Another problem, which is common to all facets of the detention estate, is the inevitable bureaucratic ineptitude of such systems where, for example, ten Zimbabweans were found to be being held at the centre, despite the suspension of enforced removals to Harare. One of these had been in detention for three years and four months. Such problems can be laid directly at the door of the UK Borders Agency. However, many of the problems the Inspectorate found at Brook House were as a direct result of the way G4S operates.

G4S has done very nicely out of running parts of the last year, contributing a tidy sum to the £500m in pre-tax profit it made last year on an overall group turnover of £7bn. And like most other outsourcing companies, it maximises its profits by cutting its running costs to the bone: employing poorly trained staff on the lowest wages at at the lowest staffing levels they can get away with. The consequence is a high staff turnover and low morale. This was exacerbated at Brook House by what the report terms "an outbreak of serious disorder the previous summer", an incident that the company and UKBA played down at the time.

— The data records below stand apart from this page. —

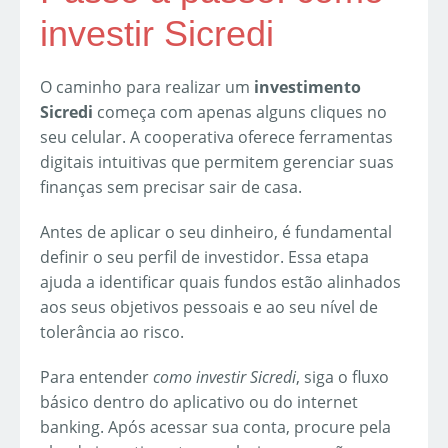
investir Sicredi
O caminho para realizar um
investimento
Sicredi
começa com apenas alguns cliques no
seu celular. A cooperativa oferece ferramentas
digitais intuitivas que permitem gerenciar suas
finanças sem precisar sair de casa.
Antes de aplicar o seu dinheiro, é fundamental
definir o seu perfil de investidor. Essa etapa
ajuda a identificar quais fundos estão alinhados
aos seus objetivos pessoais e ao seu nível de
tolerância ao risco.
Para entender
como investir Sicredi
, siga o fluxo
básico dentro do aplicativo ou do internet
banking. Após acessar sua conta, procure pela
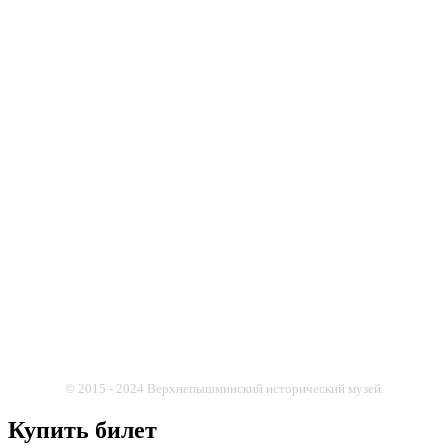
© 2015 - 2024 Верхнепышминский исторический музей.
Купить билет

The result is what appears to be a general lack of communication between staff and prisoners and "a high level of spontaneous use of force in response to incidents on wings and in the separation unit", something that appears to relate directly to the staff's own perceived lack of control over the detainees. The inspection also found "[t]here was little confidence in the complaints system. There were some long delays in replies to complaints, which were often unhelpful and likely to frustrate." Compared to the standard detention estate comparator, Brook House residents made significantly more complaints 39% vs. 33%, but only 16% (4) of the 25 non-English speaking respondents (against 44% of the 129 English speakers). This appears in large part due to the fact that, whilst complaint forms were available in 8 languages, the actual instructions on how to complain were only available in English.*

Detainees and visitors to Brook House have complained about the way the centre operates from day one and nothing much has changed. In fact, the situation has deteriorated and it's time that the government cut its losses and closed this expensive white elephant. It has the perfect excuse: give G4S the elbow and save some of our hard earned taxes.

* Additionally, "significantly fewer non-English speakers (32%) than English speakers (56%) reported being treated well or very well by escort staff and 36% compared with 52% by reception staff. Significantly more non-English speakers (80%) than English speakers (66%) reported feeling unsafe."